Глава 35.Правде в глаза

В книге Андрея Дмитриевича Сахарова «Горький, Москва, далее везде» рассказано, в частности, о том, как два сотрудника «Литгазеты» Олег Мороз и Юрий Рост взял и у него интервью сразу же по возвращении академика из ссылки. «Хотя интервью и не пошло, — продолжает Сахаров, — но некоторый профит мы от него все же имели. Люся <Е.Г. Боннер> написала от моего имени, а я подписал письмо корреспонденту „Литературной газеты“ Аркадию Ваксбергу (пишущему на моральные и юридические темы) о деле арестованного незадолго до того в Киеве человека и попросил Роста и Мороза передать письмо адресату».

Письмо от 14 декабря 1986 года — за подписью «А. Сахаров, академик» — мне передали.

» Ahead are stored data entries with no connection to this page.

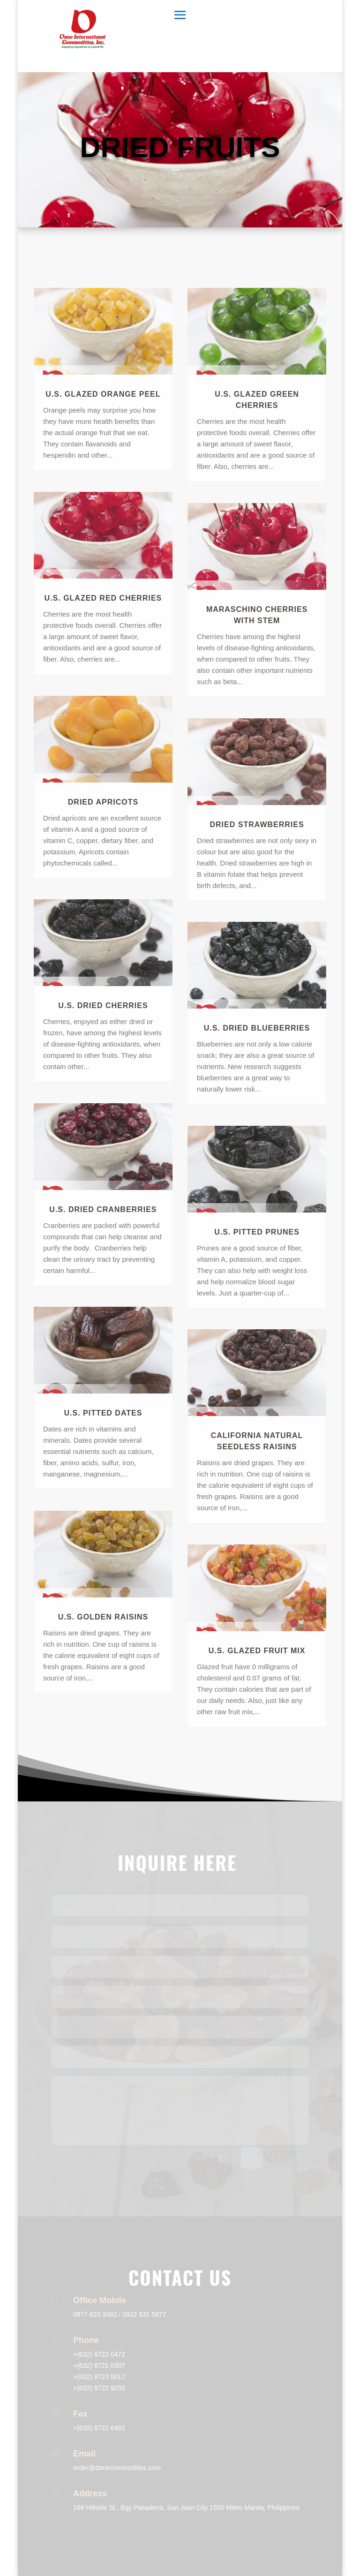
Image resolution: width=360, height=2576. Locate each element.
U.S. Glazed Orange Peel (102, 394)
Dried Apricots (103, 802)
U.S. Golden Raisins (103, 1617)
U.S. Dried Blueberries (257, 1028)
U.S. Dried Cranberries (103, 1209)
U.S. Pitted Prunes (257, 1232)
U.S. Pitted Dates (103, 1413)
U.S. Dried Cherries (103, 1005)
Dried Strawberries (257, 825)
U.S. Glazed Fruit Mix (257, 1651)
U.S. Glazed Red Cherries (103, 598)
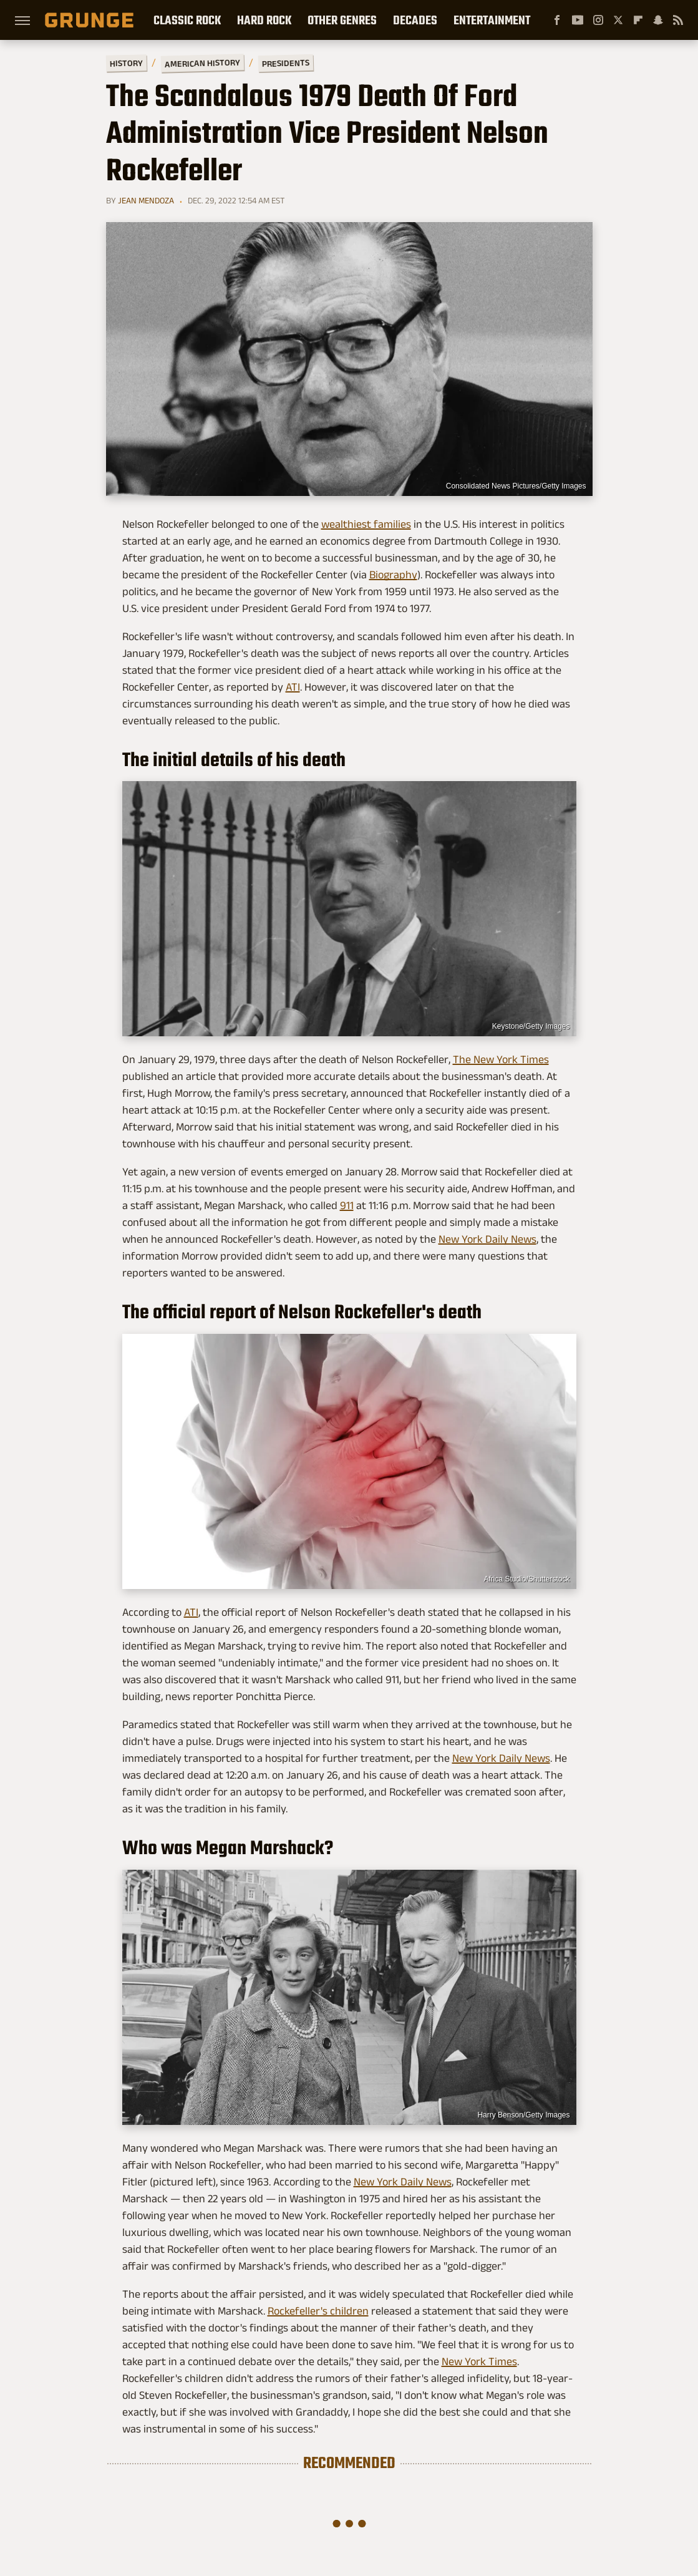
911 (347, 1205)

«Глубокоуважаемый Аркадий Иосифович! Несколько дней назад ко мне обратилась жена арестованного в Киеве библиотекаря Проценко Павла Григорьевича. Проценко — православный верующий, в прошлом окончил Литературный институт. Его хорошо знает Кондратьев. С обстоятельствами его дела жена знакомила Искандера, Окуджаву, Ваншенкина и Битова. Кажется, некоторые из них знают его лично. Обстоятельства дела таковы: в конце марта на вокзале у него был произведен обыск, отобрана рукопись о положении церкви (на 26-ти стр. в 1 экз.). 4 июня он был арестован. Кроме вышеупомянутой рукописи, на суде, который был в Киеве 18 ноября 1986 г., инкриминировалась еще одна рукопись (биография одного из епископов). Суд приговорил Проценко <…> к трем годам заключения. 11 декабря 1986 кассационный суд УкрССР отправил дело на доследование <…>. Проценко остался в заключении. Я не думаю, что мое вмешательство в это дело может изменить судьбу Проценко. Однако, мне кажется, что наблюдение и заинтересованность „Литературной газеты“ могли бы облегчить судьбу Проценко. Думается, что он не должен проводить в заключении еще один срок следствия, а мог бы, пока ведется доследование, быть отпущен с подпиской о невыезде».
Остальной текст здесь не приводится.